I have a session_ID problem that does not seem to be discussed on the Web. The following script will correctly echo "Session ID found" when the following lines are run as part of a page I've called article.php. However, when I run the exact same script on the exact same browser in a different file (something like counthits.php) the script echoes "Session ID not found"! How can this be? It happens both on Firefox and on Safari. Both will recognize my session ID when this script below is used in the article.php file, but won't recognize my session ID when the same script is used as part of my counthits.php file. Many thanks in advance for any clues as to why I'm getting these Twilight Zone results! if ($_SESSION['identifier'] == "Brian") { echo "Session ID found"; } else { echo "Session ID not found"; } PHP:
Do you remember to start your session in the top of counthits.php? session_start(); PHP: If you already does that, you can print the whole session array in counthits.php to see what's really being passed in the session: print_r($_SESSION); PHP: A quick explanation, is that you're maybe checking your session another place in the code, and forgot an =. e.g. if($_SESSION[something] = "something"){ <---- There's only one =, which should be two. When having only one, it puts "something" into $_SESSION[something], and will return true. Actually, when building big scripts and applications, I don't use e.g. if($_SESSION[something] == "something") but using: if("something" == $_SESSION[something]). If you somewhere in your code forgetting an = without notice, it wont change your session. if("something" = $_SESSION[something]) <-- This wont change your session.

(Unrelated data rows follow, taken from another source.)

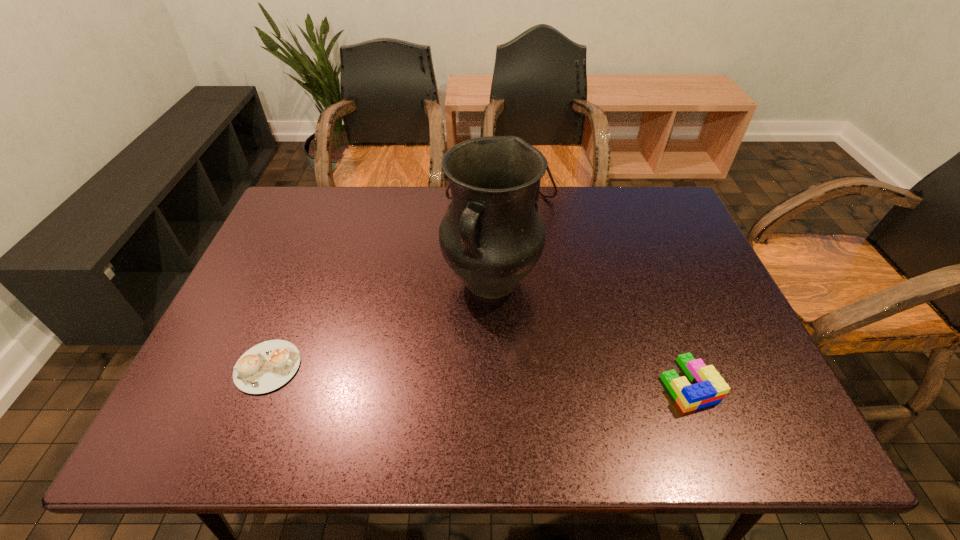 Where is `the shortest object`? The height and width of the screenshot is (540, 960). the shortest object is located at coordinates coord(266,366).

This screenshot has height=540, width=960. Identify the location of the leftmost object. (266, 366).

Locate an element on the screen. the third tallest object is located at coordinates (708, 388).

This screenshot has width=960, height=540. In order to click on the rightmost object in this screenshot , I will do `click(708, 388)`.

Image resolution: width=960 pixels, height=540 pixels. Find the location of `shoulder bag`. shoulder bag is located at coordinates (539, 191).

What are the coordinates of `the farthest object` in the screenshot? It's located at (539, 191).

This screenshot has height=540, width=960. Identify the location of the tallest object. (492, 237).

Locate an element on the screen. pitcher is located at coordinates (492, 237).

Locate an element on the screen. vacant area situated 0.140m on the back of the shortest object is located at coordinates (296, 296).

This screenshot has width=960, height=540. What are the coordinates of `free space located 0.120m on the right of the Lego` in the screenshot? It's located at (769, 383). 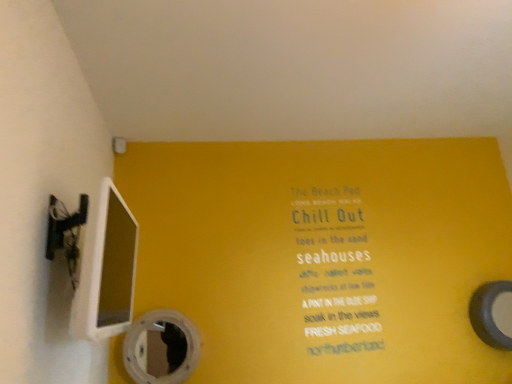 Question: Should I look upward or downward to see transparent plastic mirror at lower center, which is the 2th mirror from back to front?

Choices:
 (A) up
 (B) down

Answer: (B)

Question: Can you confirm if transparent plastic mirror at lower center, the first mirror from the front, is smaller than smooth gray mirror at right, placed as the second mirror when sorted from front to back?

Choices:
 (A) yes
 (B) no

Answer: (B)

Question: From a real-world perspective, is transparent plastic mirror at lower center, the first mirror from the front, on smooth gray mirror at right, arranged as the second mirror when viewed from the left?

Choices:
 (A) no
 (B) yes

Answer: (A)

Question: From a real-world perspective, is transparent plastic mirror at lower center, the first mirror from the front, positioned under smooth gray mirror at right, which is counted as the first mirror, starting from the right, based on gravity?

Choices:
 (A) no
 (B) yes

Answer: (B)

Question: Does transparent plastic mirror at lower center, the 1th mirror in the left-to-right sequence, appear on the left side of smooth gray mirror at right, placed as the second mirror when sorted from front to back?

Choices:
 (A) yes
 (B) no

Answer: (A)

Question: From the image's perspective, does transparent plastic mirror at lower center, the first mirror from the front, appear lower than smooth gray mirror at right, which is counted as the first mirror, starting from the right?

Choices:
 (A) yes
 (B) no

Answer: (A)

Question: Would you say transparent plastic mirror at lower center, which is the second mirror from right to left, is outside smooth gray mirror at right, arranged as the second mirror when viewed from the left?

Choices:
 (A) no
 (B) yes

Answer: (B)

Question: Are smooth gray mirror at right, acting as the 1th mirror starting from the back, and transparent plastic mirror at lower center, which is the second mirror from right to left, making contact?

Choices:
 (A) yes
 (B) no

Answer: (B)

Question: Is smooth gray mirror at right, placed as the second mirror when sorted from front to back, facing towards transparent plastic mirror at lower center, which is the second mirror from right to left?

Choices:
 (A) yes
 (B) no

Answer: (B)

Question: Considering the relative sizes of smooth gray mirror at right, placed as the second mirror when sorted from front to back, and transparent plastic mirror at lower center, which is the 2th mirror from back to front, in the image provided, is smooth gray mirror at right, placed as the second mirror when sorted from front to back, taller than transparent plastic mirror at lower center, which is the 2th mirror from back to front,?

Choices:
 (A) yes
 (B) no

Answer: (A)

Question: Can you confirm if smooth gray mirror at right, placed as the second mirror when sorted from front to back, is smaller than transparent plastic mirror at lower center, which is the second mirror from right to left?

Choices:
 (A) yes
 (B) no

Answer: (A)

Question: Does smooth gray mirror at right, placed as the second mirror when sorted from front to back, contain transparent plastic mirror at lower center, which is the 2th mirror from back to front?

Choices:
 (A) yes
 (B) no

Answer: (B)

Question: Can you confirm if smooth gray mirror at right, acting as the 1th mirror starting from the back, is shorter than transparent plastic mirror at lower center, the 1th mirror in the left-to-right sequence?

Choices:
 (A) yes
 (B) no

Answer: (B)

Question: From a real-world perspective, is smooth gray mirror at right, arranged as the second mirror when viewed from the left, physically located above or below transparent plastic mirror at lower center, which is the second mirror from right to left?

Choices:
 (A) above
 (B) below

Answer: (A) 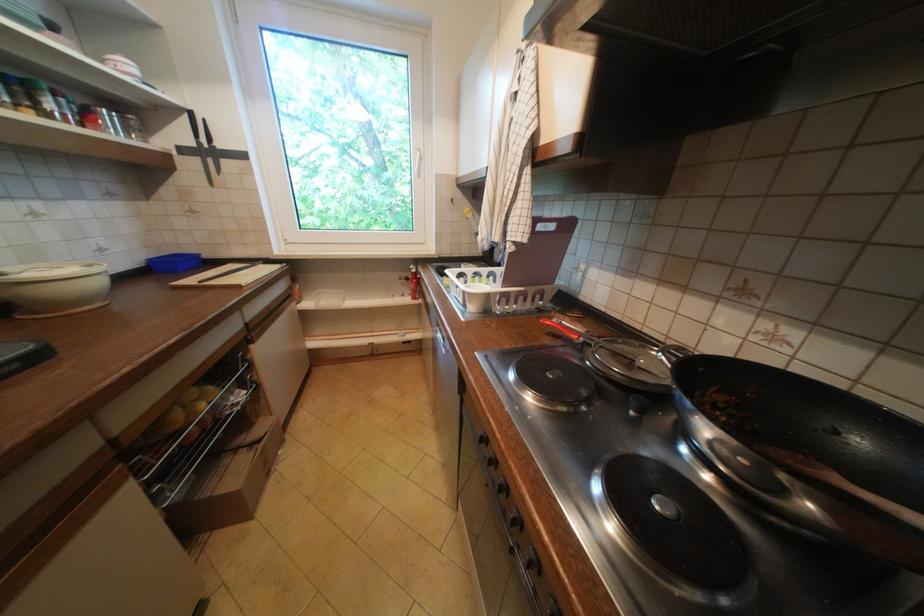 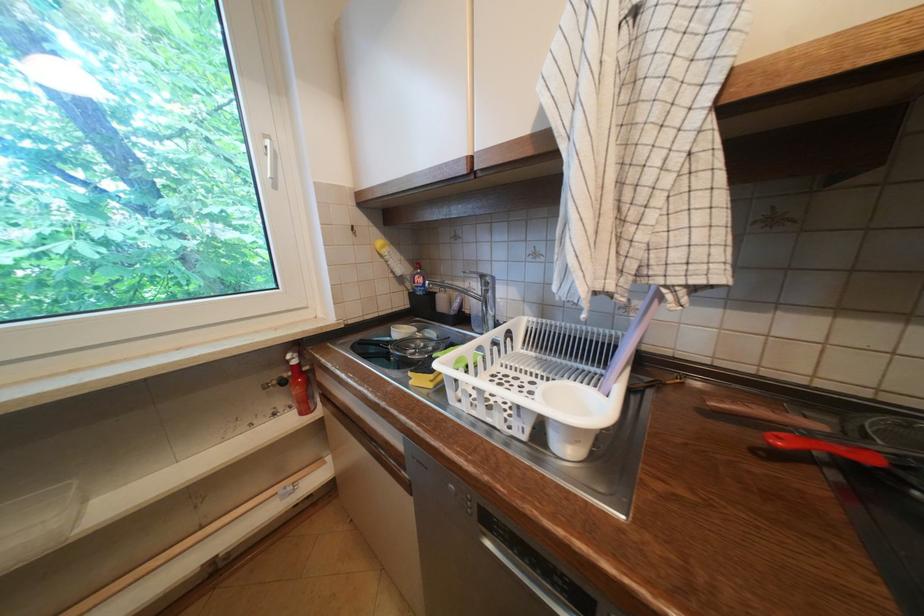 Locate, in the second image, the point that corresponds to (478,302) in the first image.

(586, 443) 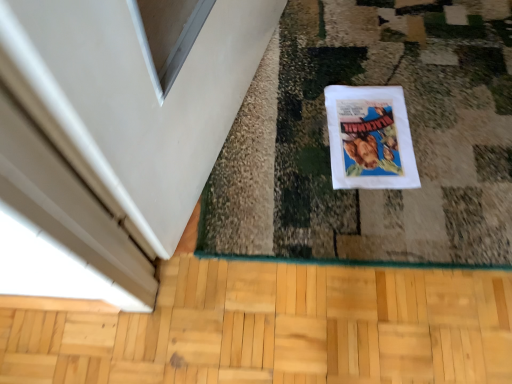 This screenshot has width=512, height=384. What do you see at coordinates (370, 138) in the screenshot?
I see `white paper comic book at center` at bounding box center [370, 138].

I want to click on white paper comic book at center, so [x=370, y=138].

What do you see at coordinates (277, 329) in the screenshot?
I see `light brown wood flooring at lower center` at bounding box center [277, 329].

Where is `light brown wood flooring at lower center`? This screenshot has width=512, height=384. light brown wood flooring at lower center is located at coordinates (277, 329).

At what (x,y) coordinates should I click in order to perform the action: click on white paper comic book at center. Please return your answer as a coordinate pair (x, y). The image size is (512, 384). Looking at the image, I should click on (370, 138).

Can you confirm if white paper comic book at center is positioned to the right of light brown wood flooring at lower center?

Correct, you'll find white paper comic book at center to the right of light brown wood flooring at lower center.

Considering the positions of objects white paper comic book at center and light brown wood flooring at lower center in the image provided, who is behind, white paper comic book at center or light brown wood flooring at lower center?

white paper comic book at center.

Between point (391, 135) and point (113, 346), which one is positioned in front?

Positioned in front is point (113, 346).

From the image's perspective, who appears lower, white paper comic book at center or light brown wood flooring at lower center?

From the image's view, light brown wood flooring at lower center is below.

From a real-world perspective, is white paper comic book at center on light brown wood flooring at lower center?

Yes, from a real-world perspective, white paper comic book at center is on top of light brown wood flooring at lower center.

Which object is thinner, white paper comic book at center or light brown wood flooring at lower center?

light brown wood flooring at lower center is thinner.

From their relative heights in the image, would you say white paper comic book at center is taller or shorter than light brown wood flooring at lower center?

Clearly, white paper comic book at center is shorter compared to light brown wood flooring at lower center.

Considering the sizes of objects white paper comic book at center and light brown wood flooring at lower center in the image provided, who is smaller, white paper comic book at center or light brown wood flooring at lower center?

Smaller between the two is white paper comic book at center.

In the scene shown: Is white paper comic book at center not within light brown wood flooring at lower center?

Yes, white paper comic book at center is not within light brown wood flooring at lower center.

Is there a large distance between white paper comic book at center and light brown wood flooring at lower center?

white paper comic book at center is actually quite close to light brown wood flooring at lower center.

Is white paper comic book at center oriented towards light brown wood flooring at lower center?

Yes, white paper comic book at center is turned towards light brown wood flooring at lower center.

Looking at this image, what's the angular difference between white paper comic book at center and light brown wood flooring at lower center's facing directions?

The facing directions of white paper comic book at center and light brown wood flooring at lower center are 174 degrees apart.

Locate an element on the screen. This screenshot has height=384, width=512. comic book above the light brown wood flooring at lower center (from the image's perspective) is located at coordinates (370, 138).

Between light brown wood flooring at lower center and white paper comic book at center, which one appears on the left side from the viewer's perspective?

light brown wood flooring at lower center is more to the left.

Between light brown wood flooring at lower center and white paper comic book at center, which one is positioned behind?

white paper comic book at center is further away from the camera.

Is point (248, 304) closer or farther from the camera than point (347, 135)?

Point (248, 304) appears to be closer to the viewer than point (347, 135).

From the image's perspective, is light brown wood flooring at lower center above white paper comic book at center?

No, from the image's perspective, light brown wood flooring at lower center is not above white paper comic book at center.

From a real-world perspective, is light brown wood flooring at lower center physically located above or below white paper comic book at center?

In terms of real-world spatial position, light brown wood flooring at lower center is below white paper comic book at center.

Considering the sizes of objects light brown wood flooring at lower center and white paper comic book at center in the image provided, who is wider, light brown wood flooring at lower center or white paper comic book at center?

white paper comic book at center is wider.

Is light brown wood flooring at lower center taller or shorter than white paper comic book at center?

Clearly, light brown wood flooring at lower center is taller compared to white paper comic book at center.

Between light brown wood flooring at lower center and white paper comic book at center, which one has smaller size?

Smaller between the two is white paper comic book at center.

Is white paper comic book at center surrounded by light brown wood flooring at lower center?

No, white paper comic book at center is located outside of light brown wood flooring at lower center.

Consider the image. Is light brown wood flooring at lower center placed right next to white paper comic book at center?

light brown wood flooring at lower center is not next to white paper comic book at center, and they're not touching.

Is light brown wood flooring at lower center positioned with its back to white paper comic book at center?

No, light brown wood flooring at lower center is not facing away from white paper comic book at center.

Consider the image. How different are the orientations of light brown wood flooring at lower center and white paper comic book at center in degrees?

The angular difference between light brown wood flooring at lower center and white paper comic book at center is 174 degrees.

How distant is light brown wood flooring at lower center from white paper comic book at center?

The distance of light brown wood flooring at lower center from white paper comic book at center is 14.76 inches.

This screenshot has height=384, width=512. In order to click on hardwood below the white paper comic book at center (from a real-world perspective) in this screenshot , I will do `click(277, 329)`.

In the image, there is a light brown wood flooring at lower center. At what (x,y) coordinates should I click in order to perform the action: click on comic book above it (from the image's perspective). Please return your answer as a coordinate pair (x, y). The width and height of the screenshot is (512, 384). Looking at the image, I should click on (370, 138).

Identify the location of comic book behind the light brown wood flooring at lower center. (370, 138). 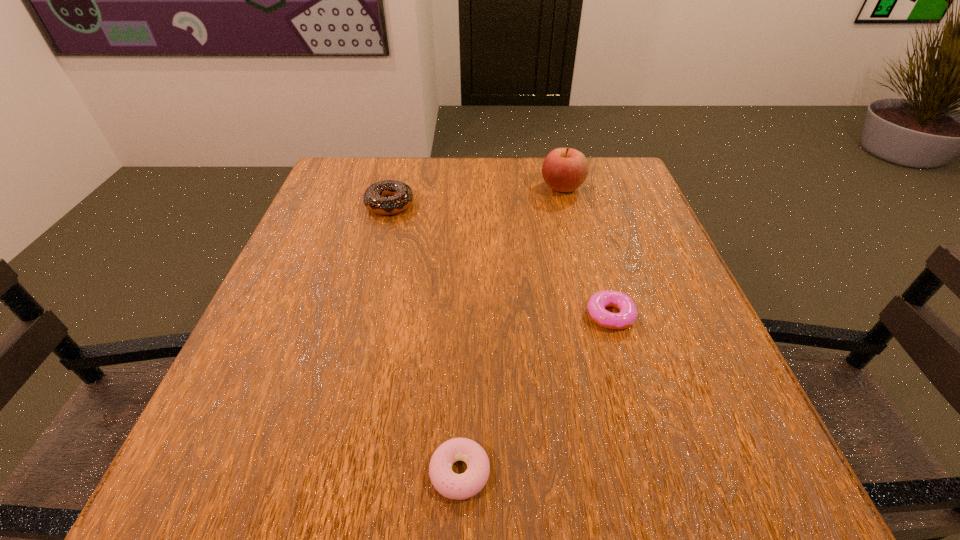 The width and height of the screenshot is (960, 540). In the image, there is a desktop. In order to click on vacant space at the near edge in this screenshot , I will do `click(358, 445)`.

Identify the location of vacant space at the left edge of the desktop. (276, 282).

In order to click on vacant region at the right edge of the desktop in this screenshot , I will do `click(613, 276)`.

Locate an element on the screen. This screenshot has height=540, width=960. vacant space at the far left corner is located at coordinates (336, 157).

I want to click on vacant area at the far right corner of the desktop, so click(602, 198).

Where is `free space at the near right corner of the desktop`? This screenshot has width=960, height=540. free space at the near right corner of the desktop is located at coordinates (727, 448).

Identify the location of unoccupied position between the tallest object and the second object from left to right. (511, 330).

Identify the location of free space between the nearest object and the tallest doughnut. (425, 338).

You are a GUI agent. You are given a task and a screenshot of the screen. Output one action in this format:
    pyautogui.click(x=<x>, y=<y>)
    Task: Click on the free space between the second tallest object and the nearest doughnut
    The height and width of the screenshot is (540, 960).
    Given the screenshot: What is the action you would take?
    pyautogui.click(x=425, y=338)

Identify the location of empty space that is in between the rightmost doughnut and the tallest doughnut. Image resolution: width=960 pixels, height=540 pixels. (500, 260).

Thanks for the quick response. Unfortunately, I do have the double equal sign in both versions of the script and both start with session_start. When I use print_r($_SESSION), it outputs the word "Array"
Okay... So something happens when you're changing the page (from article.php to counthits.php) or somewhere in the article.php file. Try, bottom most in article.php to print_r($_SESSION); and see what it returns.